Today emoji-language rules. A novel from 2020 by the French writer Frédéric Beigbeder is titled:      (just the emoji) and in it, amidst a scalding satire of our exclamative society that thrives at constant jeering at anything which remotely pretends to some seriousness, the author also suggests that in the future, books will be written in emojis. Meanwhile in America, a recent video published in the humour pages of the New Yorker online anticipates a world in which all communication is done through emojis. Having learnt Seinfeld’s lesson, relationships here, are saved through recourse to emoji-talk, and the essence of the novels of the past are brilliantly (!?) conveyed through a few simple emojis. The video is a fantastical, satirical piece of comedy, but astonishingly a huge proportion of the comments from the million or so views, took the video’s message to be real and serious.
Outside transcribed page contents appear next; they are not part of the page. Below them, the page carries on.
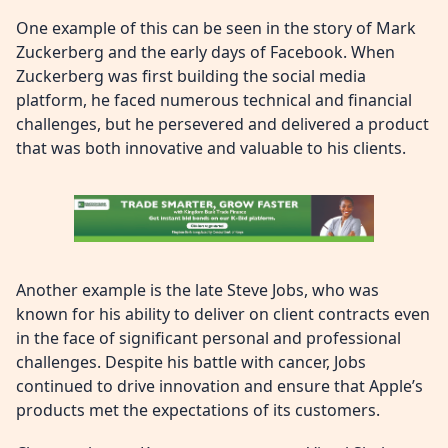
One example of this can be seen in the story of Mark
Zuckerberg and the early days of Facebook. When
Zuckerberg was first building the social media
platform, he faced numerous technical and financial
challenges, but he persevered and delivered a product
that was both innovative and valuable to his clients.
Another example is the late Steve Jobs, who was
known for his ability to deliver on client contracts even
in the face of significant personal and professional
challenges. Despite his battle with cancer, Jobs
continued to drive innovation and ensure that Apple’s
products met the expectations of its customers.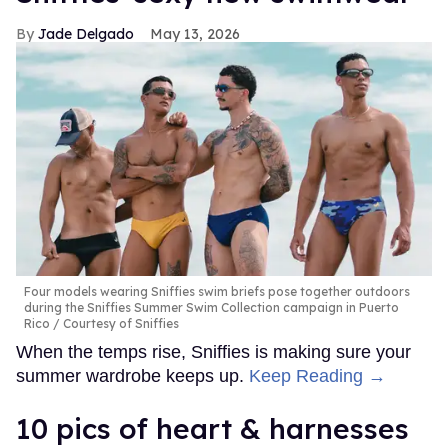
Jade Delgado
May 13, 2026
Four models wearing Sniffies swim briefs pose together outdoors
during the Sniffies Summer Swim Collection campaign in Puerto
Rico
Courtesy of Sniffies
When the temps rise, Sniffies is making sure your
summer wardrobe keeps up.
Keep Reading →
10 pics of heart & harnesses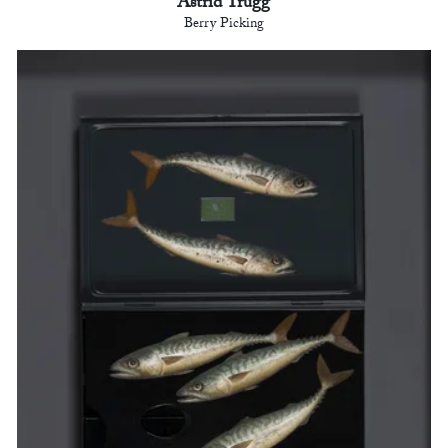
Astrid Trügg
Berry Picking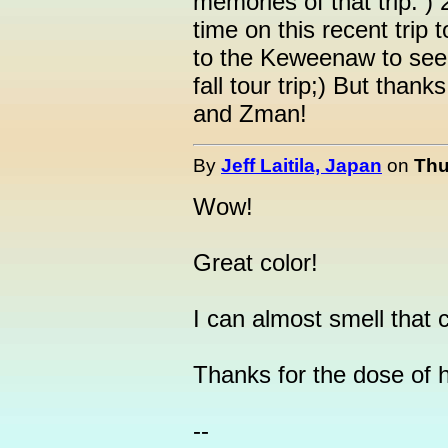
memories of that trip: 
time on this recent trip
to the Keweenaw to see 
fall tour trip;) But than
and Zman!
By
Jeff Laitila, Japan
on
Thu
Wow!
Great color!
I can almost smell that cr
Thanks for the dose of
--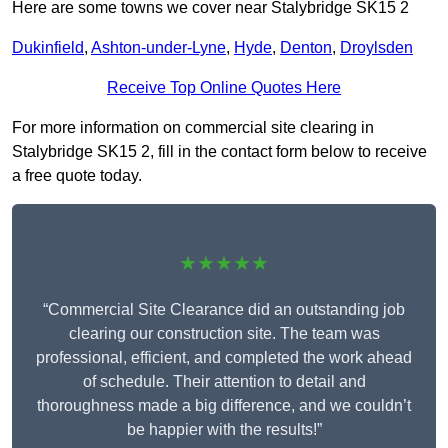
Here are some towns we cover near Stalybridge SK15 2
Dukinfield
,
Ashton-under-Lyne
,
Hyde
,
Denton
,
Droylsden
Receive Top Online Quotes Here
For more information on commercial site clearing in
Stalybridge SK15 2, fill in the contact form below to receive
a free quote today.
★★★★★
“Commercial Site Clearance did an outstanding job
clearing our construction site. The team was
professional, efficient, and completed the work ahead
of schedule. Their attention to detail and
thoroughness made a big difference, and we couldn’t
be happier with the results!”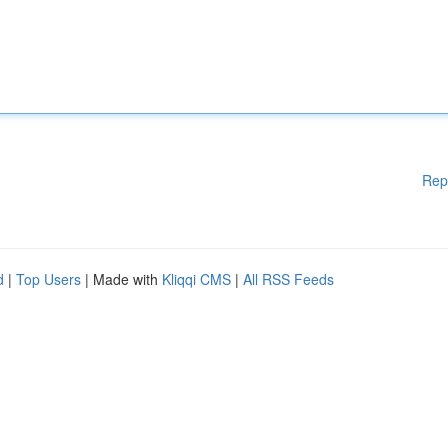
Rep
d
|
Top Users
| Made with
Kliqqi CMS
|
All RSS Feeds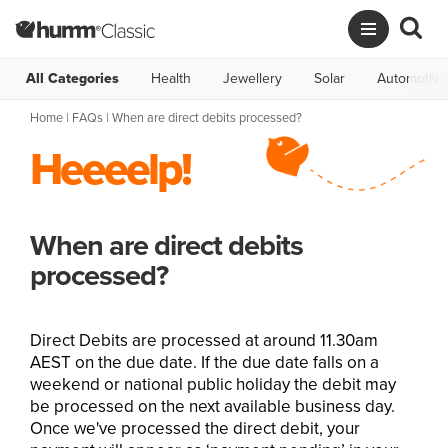
All Categories
Health
Jewellery
Solar
Automotive
Home
|
FAQs
| When are direct debits processed?
Heeeelp!
When are direct debits
processed?
Direct Debits are processed at around 11.30am
AEST on the due date. If the due date falls on a
weekend or national public holiday the debit may
be processed on the next available business day.
Once we've processed the direct debit, your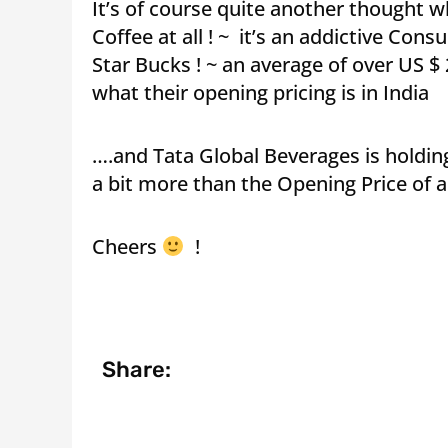
It’s of course quite another thought 
Coffee at all ! ~ it’s an addictive Co
Star Bucks ! ~ an average of over US $ 2
what their opening pricing is in India
….and Tata Global Beverages is holding
a bit more than the Opening Price of a 
Cheers
!
Share: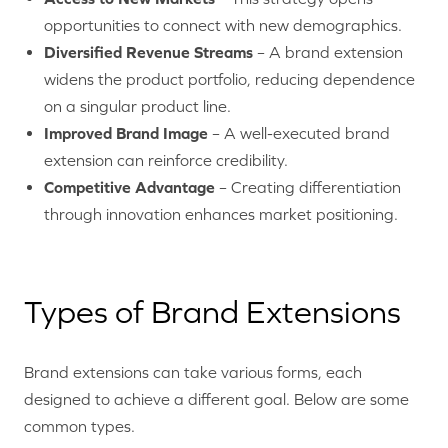
opportunities to connect with new demographics.
Diversified Revenue Streams
– A brand extension
widens the product portfolio, reducing dependence
on a singular product line.
Improved Brand Image
– A well-executed brand
extension can reinforce credibility.
Competitive Advantage
– Creating differentiation
through innovation enhances market positioning.
Types of Brand Extensions
Brand extensions can take various forms, each
designed to achieve a different goal. Below are some
common types.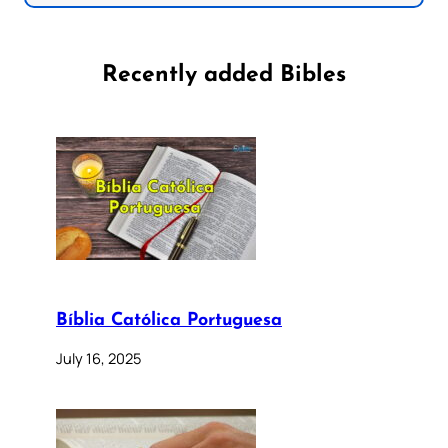
Recently added Bibles
Bíblia Católica Portuguesa
July 16, 2025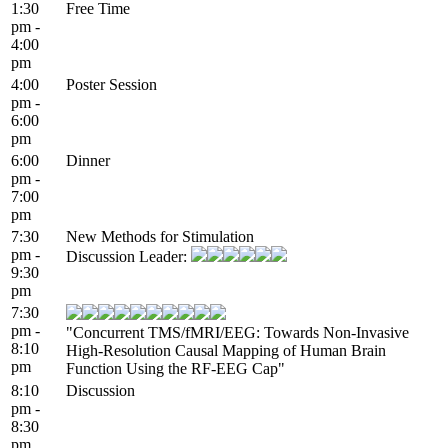
1:30
Free Time
pm -
4:00
pm
4:00
Poster Session
pm -
6:00
pm
6:00
Dinner
pm -
7:00
pm
7:30
New Methods for Stimulation
pm -
Discussion Leader:
9:30
pm
7:30
pm -
"Concurrent TMS/fMRI/EEG: Towards Non-Invasive
8:10
High-Resolution Causal Mapping of Human Brain
pm
Function Using the RF-EEG Cap"
8:10
Discussion
pm -
8:30
pm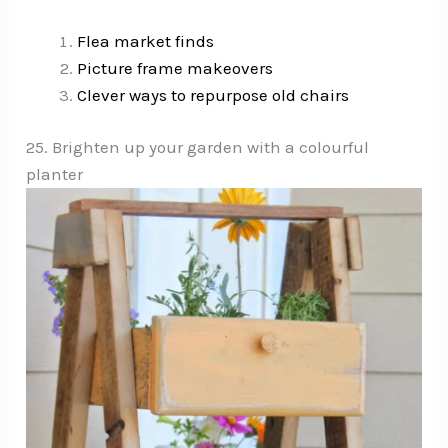
Flea market finds
Picture frame makeovers
Clever ways to repurpose old chairs
25. Brighten up your garden with a colourful
planter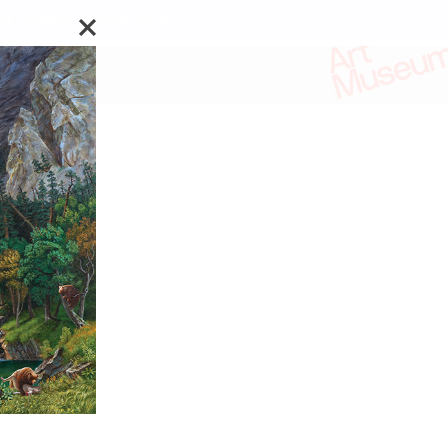
e Toronto Biennial of Art.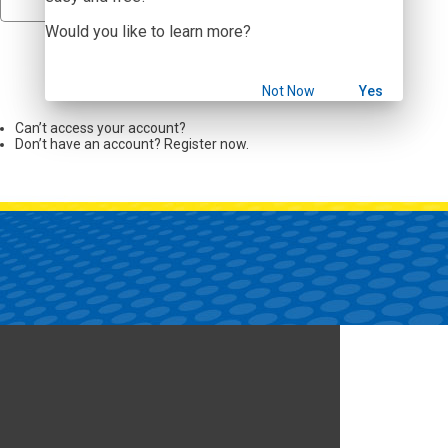
Would you like to learn more?
Sign In
Not Now
Yes
Can’t access your account?
Don’t have an account? Register now.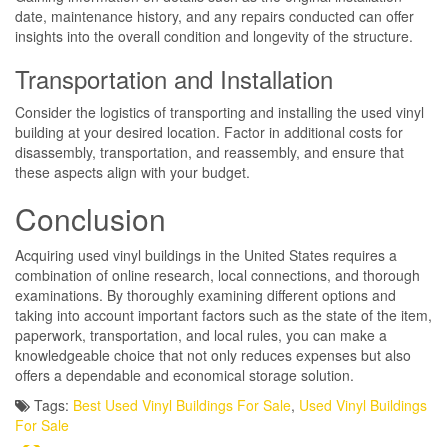
date, maintenance history, and any repairs conducted can offer
insights into the overall condition and longevity of the structure.
Transportation and Installation
Consider the logistics of transporting and installing the used vinyl
building at your desired location. Factor in additional costs for
disassembly, transportation, and reassembly, and ensure that
these aspects align with your budget.
Conclusion
Acquiring used vinyl buildings in the United States requires a
combination of online research, local connections, and thorough
examinations. By thoroughly examining different options and
taking into account important factors such as the state of the item,
paperwork, transportation, and local rules, you can make a
knowledgeable choice that not only reduces expenses but also
offers a dependable and economical storage solution.
Tags:
Best Used Vinyl Buildings For Sale
,
Used Vinyl Buildings
For Sale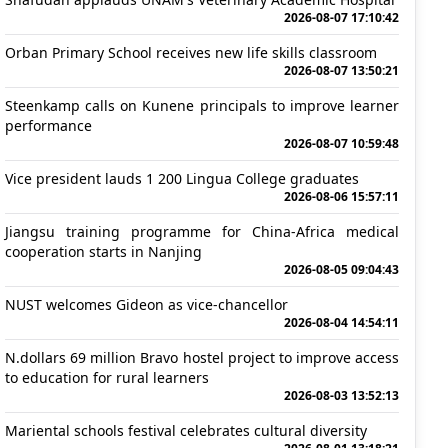
2026-08-07 17:10:42
Orban Primary School receives new life skills classroom
2026-08-07 13:50:21
Steenkamp calls on Kunene principals to improve learner
performance
2026-08-07 10:59:48
Vice president lauds 1 200 Lingua College graduates
2026-08-06 15:57:11
Jiangsu training programme for China-Africa medical
cooperation starts in Nanjing
2026-08-05 09:04:43
NUST welcomes Gideon as vice-chancellor
2026-08-04 14:54:11
N.dollars 69 million Bravo hostel project to improve access
to education for rural learners
2026-08-03 13:52:13
Mariental schools festival celebrates cultural diversity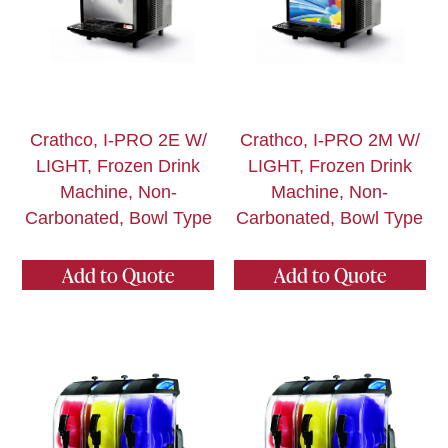
Crathco, I-PRO 2E W/
Crathco, I-PRO 2M W/
LIGHT, Frozen Drink
LIGHT, Frozen Drink
Machine, Non-
Machine, Non-
Carbonated, Bowl Type
Carbonated, Bowl Type
Add to Quote
Add to Quote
Emoji designers and university professors expressed relief at finally having the future they are working on documented on a mainstream, serious (!), platform.

After the exacerbation of the will to power of the baroque – according to Dubois – there should be a return to the classical, to sobriety and the harmonious marriage between truth and beauty. Unfortunately for our turn on the cycle, it looks like the only users of purely true or false sentences are artificial intelligence machines. The mere thought that sobriety will be algorithmic or won’t be at all, is enough to ultimately side with Seinfeld’s Elaine: perfection is nothing without an exclamation point!

 

 

[1] Biraud, M., Denizot, C., Faure, R. (2021), L’exclamation en Grec Ancien, Peteers : Collection linguistique de la Société Linguistique de Paris.